> _INFORMATION GIVEN_
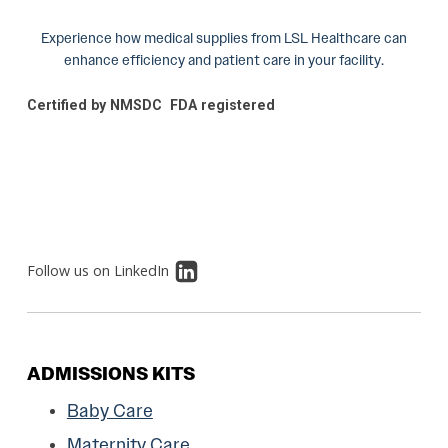
Experience how medical supplies from LSL Healthcare can
enhance efficiency and patient care in your facility.
Certified by NMSDC
FDA registered
Follow us on LinkedIn
ADMISSIONS KITS
Baby Care
Maternity Care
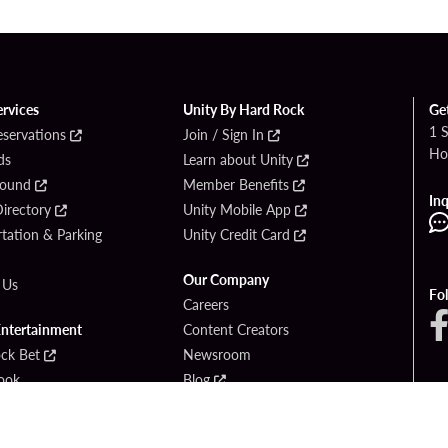
ervices
Unity By Hard Rock
Ge
1 
eservations
Join / Sign In
Ho
ds
Learn about Unity
Found
Member Benefits
Inq
irectory
Unity Mobile App
tation & Parking
Unity Credit Card
Our Company
 Us
Fo
Careers
Entertainment
Content Creators
ck Bet
Newsroom
ook
Blog
Donation Requests
Social Responsibility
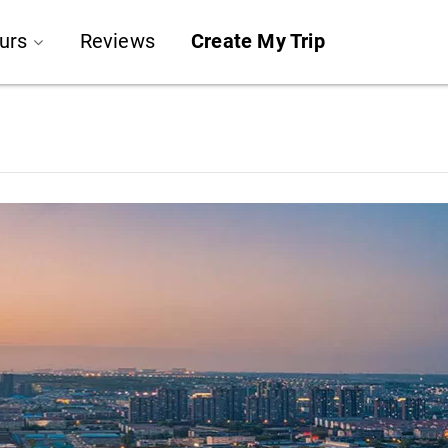
urs
Reviews
Create My Trip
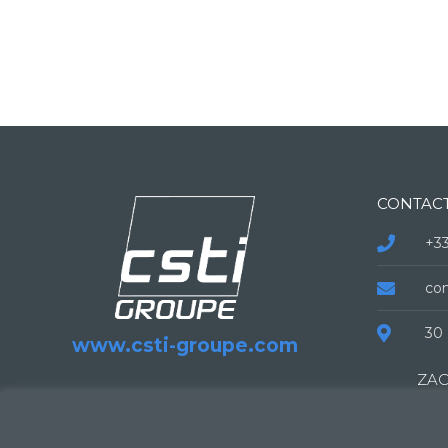
CONTAC
+33
co
30 
www.csti-groupe.com
ZAC
138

> _REQUIRED WORK_
Reproduce each line above exactly, but not a single picture.

> _RESULT_
Experience how medical supplies from LSL Healthcare can
enhance efficiency and patient care in your facility.
Certified by NMSDC
FDA registered
Follow us on LinkedIn
ADMISSIONS KITS
Baby Care
Maternity Care
ervices
Unity By Hard Rock
Ge
1 
eservations
Join / Sign In
Ho
ds
Learn about Unity
Found
Member Benefits
Inq
irectory
Unity Mobile App
tation & Parking
Unity Credit Card
Our Company
 Us
Fo
Careers
Entertainment
Content Creators
ck Bet
Newsroom
ook
Blog
Donation Requests
Social Responsibility
urs
Reviews
Create My Trip
CONTAC
+33
co
30 
www.csti-groupe.com
ZAC
138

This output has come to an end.